Think about (a) what is the identity? What is the inverse of 0?

So rethink your answers.

Read this webpage on groups.
 

HallsofIvy

MHF Helper
Apr 2005
20,249
7,909
Hi, I am really sorry to bother you.
But, could you help me?

For each of the following binary operations,
- is the operation associative?
"Associative" means a*(b*c)= (a*b)*c
Assuming "*" in (a) means "multiplication", yes, it is associative.

In (b) 4- (3- 2)= 4- 1= 3 is NOT the same as (4- 3)- 2= 1- 2= -1. No, it is not associative.

With (c), (a@b)@c= (a+ b+ 1)@ c= (a+ b+ 1)+ c+ 2 and a@(b@c)= a@(b+ c+ 1)= a+ (b+ c+ 1)+ 1= a+b+ c+ 2.n Yes, it is associative.

With (d) \(\displaystyle A\cup B\) is the set of all numbers that are in either set A or set B or both so \(\displaystyle (A\cup B)\cup C\) is the set of all natural numbers that are in A or B or C- that is, any natural number that is any one of A, B, or C. \(\displaystyle B\cup C\) is the set of all natural numbers that are in set B or in set C or in both so \(\displaystyle A\cup (B \cup C)\) is the set of all natural numbers that are in A or B or C- that is, any natural number that is in any one of A, B, or C. Those are the same so, yes, it is associative.
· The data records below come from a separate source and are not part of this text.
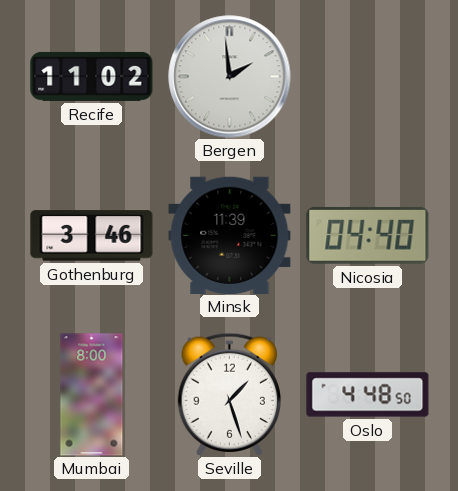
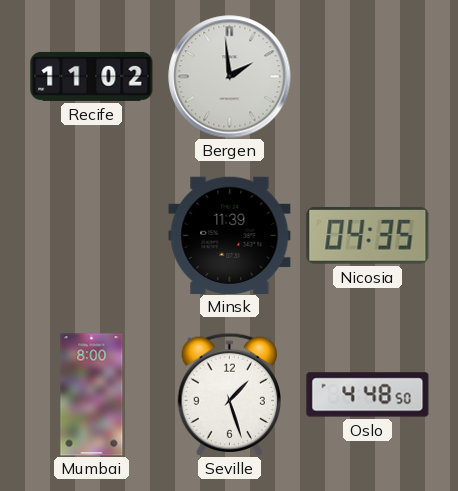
Gothenburg: 3:46 -> none
Nicosia: 04:40 -> 04:35
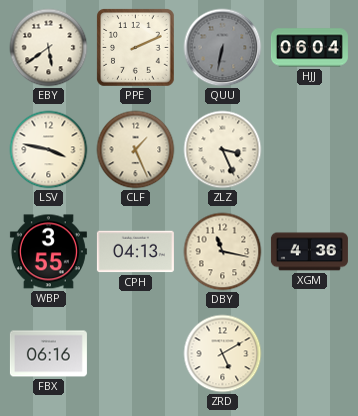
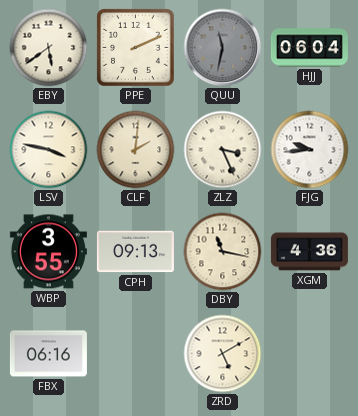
QUU: 6:32 -> 11:32
CLF: 1:26 -> 2:01
FJG: none -> 9:44
CPH: 04:13 -> 09:13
- is there an identity element?
An identity element is a member of the set, e, such that a*e= e*a= a.
For (a) 1 is the identity element.

For (b) a- 0= a but 0- a= -a. No, there is no identity.

For (c) we must have x+ e+ 1= x and e+x+ 1= x. Those both reduce to e+1= 0 or e=-1. -1 is the identity.
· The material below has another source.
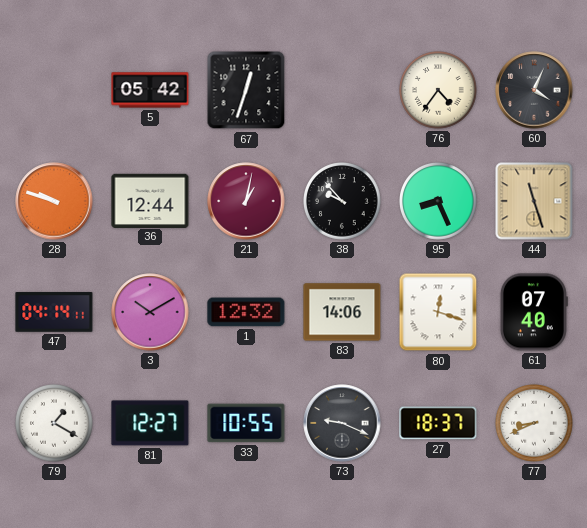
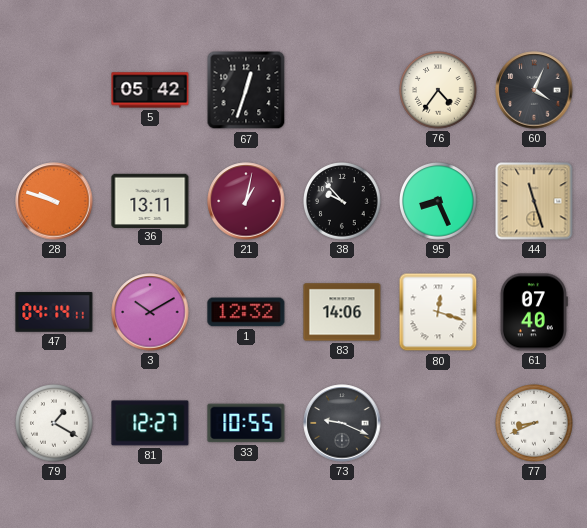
36: 12:44 -> 13:11
27: 18:37 -> none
For (d) \(\displaystyle A\cup \Phi= \Phi\cup A= A\). The empty set, \(\displaystyle \Phi\), is the identity.

- if there is an identity element then which elements have inverses?
You are misinterpreting the question. It does not ask IF these "have inverses", it is asking which elements in each have inverses.
If "e" is the identity with operation "*" then x is an inverse of y if and only if xy= yx= e.

In (a), 1 is the identity so "b" is the inverse of "a" if and only if ab= 1. The inverse of 1 is 1 and the inverse of -1 is -1. No other integers have inverses.
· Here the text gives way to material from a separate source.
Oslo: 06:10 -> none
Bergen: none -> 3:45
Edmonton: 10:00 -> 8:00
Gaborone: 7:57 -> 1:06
In (b) there is NO identity.

In (c) we had -1 as the identity so y is inverse to x if and only if x+y+ 1= -1 and y+ x+ 1= -1. Both of those equations result in y= -x- 2. Every integer has an inverse.

In (d) the empty set was the identity. But taking the union of a set with another cannot make it smaller. Only the empty set has an "inverse" and it is the empty set.

- is the set together with the operation a group?
However, I have no idea about the last question...
Since this is the whole point of this problem, that is really unfortunate! Did it not occur to you to look up the definition of "group"?

A set together with a binary operation is a "group" if and only if
(i) The operation is associative..
(ii) There is an identity.
(iii) Every element has an inverse.

Look back through the previous questions to find the answer.
 
Last edited:
  • Like
Reactions: 1 person
Nov 2012
81
0
London
I deeply appreciate it!
May I ask if (d) is intersection, rather than union?